Oct 29 (Reuters) - Kraft Heinz lowered its annual sales and profit forecasts on Wednesday, signaling that budget-conscious consumers continue to push back against pricier snacks and pantry condiments.
The results, which sent shares down about 3%, come as the packaged goods maker presses ahead with plans to separate into two companies, with one focused on groceries and the other on sauces and spreads.
The spinoff, expected to be completed by the second half of 2026, aims to reduce operational complexity and improve focus on each business.

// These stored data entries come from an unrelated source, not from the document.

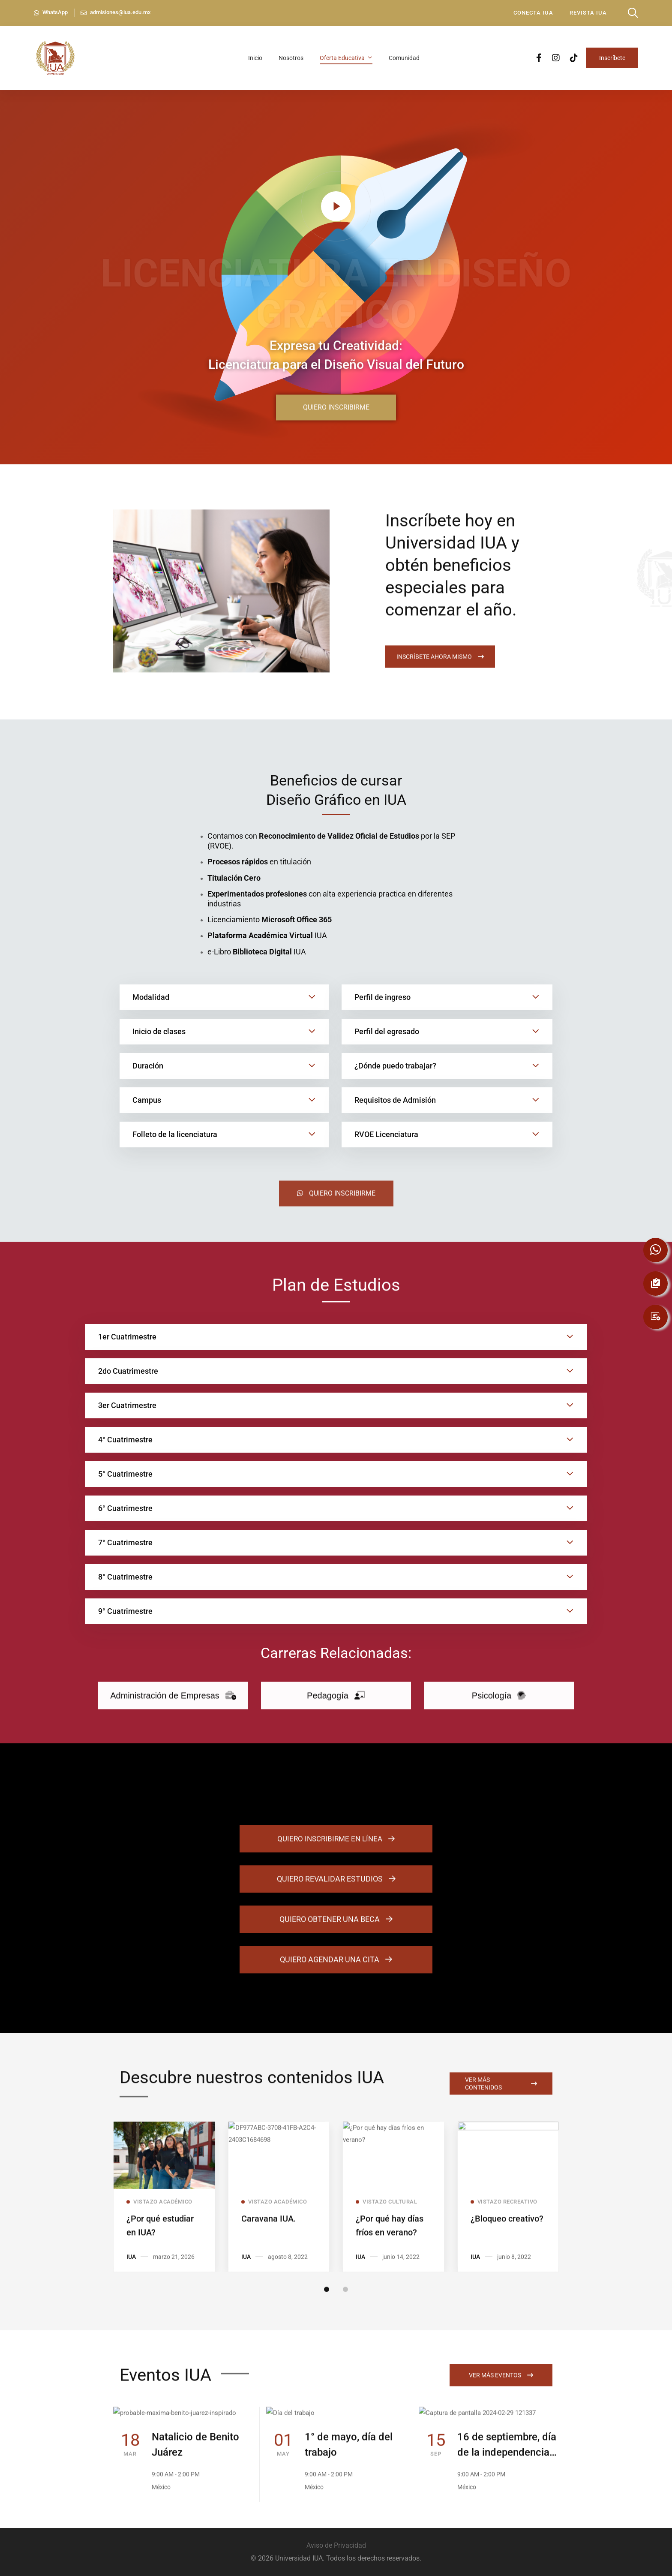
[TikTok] (574, 57)
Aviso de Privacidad (336, 2545)
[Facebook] (539, 57)
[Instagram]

Consumers, faced with high inflation and economic uncertainty, are increasingly switching to cheaper store brands, weighing on demand for packaged goods.
Mondelez on Tuesday tempered its full-year outlook, while Skippy peanut butter maker Hormel lowered its current-quarter profit forecast on Wednesday.
"The operating environment remains challenging," Kraft CEO Carlos Abrams-Rivera said. "We see these pressures as persisting beyond the fourth quarter, leading to a longer path to consumer recovery."
The Lunchables maker expects 2025 organic net sales to fall 3% to 3.5%, compared with its prior target of a 1.5% to 3.5% decline, in part due to weakness in markets such as Indonesia and tepid demand from U.S. retailers.
"Kraft Heinz's downbeat performance and outlook reflect weakening demand for name-brand consumer packaged goods as financial pressures push shoppers to cheaper labels or to reduce spending altogether," eMarketer analyst Rachel Wolff said.
"Consumers' growing aversion toward ultra-processed foods and artificial dyes is curbing sales for Kraft's marquee brands."
The company forecast annual adjusted earnings per share of between $2.50 and $2.57, compared with its prior expectation of $2.51 to $2.67.
Third-quarter net sales fell 2.3% to $6.24 billion, compared with analysts' estimate of $6.26 billion, according to data compiled by LSEG.
It reported adjusted quarterly earnings per share of 61 cents, compared to estimates of 58 cents.